| EXERCISE DETAILS |
For the listing below, show each line that includes the string "School".

| DATASET RECORDS |
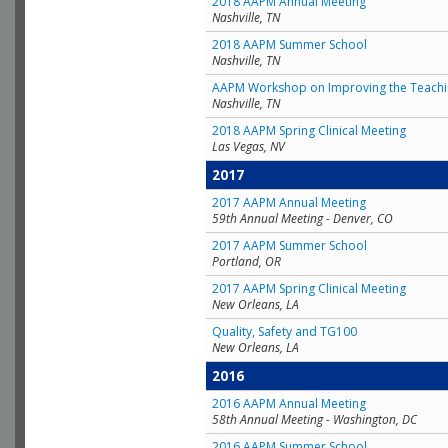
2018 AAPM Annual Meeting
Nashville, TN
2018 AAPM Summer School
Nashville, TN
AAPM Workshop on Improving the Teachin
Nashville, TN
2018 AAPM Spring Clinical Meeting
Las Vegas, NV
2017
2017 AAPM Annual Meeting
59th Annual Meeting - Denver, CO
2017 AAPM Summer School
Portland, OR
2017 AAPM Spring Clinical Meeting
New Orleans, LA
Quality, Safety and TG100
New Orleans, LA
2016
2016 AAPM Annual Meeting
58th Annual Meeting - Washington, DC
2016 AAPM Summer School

--

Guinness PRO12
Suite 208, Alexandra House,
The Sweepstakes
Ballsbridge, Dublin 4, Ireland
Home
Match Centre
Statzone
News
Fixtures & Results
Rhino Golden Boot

| OUTPUT FOR THIS EXERCISE |
2018 AAPM Summer School
2017 AAPM Summer School
2016 AAPM Summer School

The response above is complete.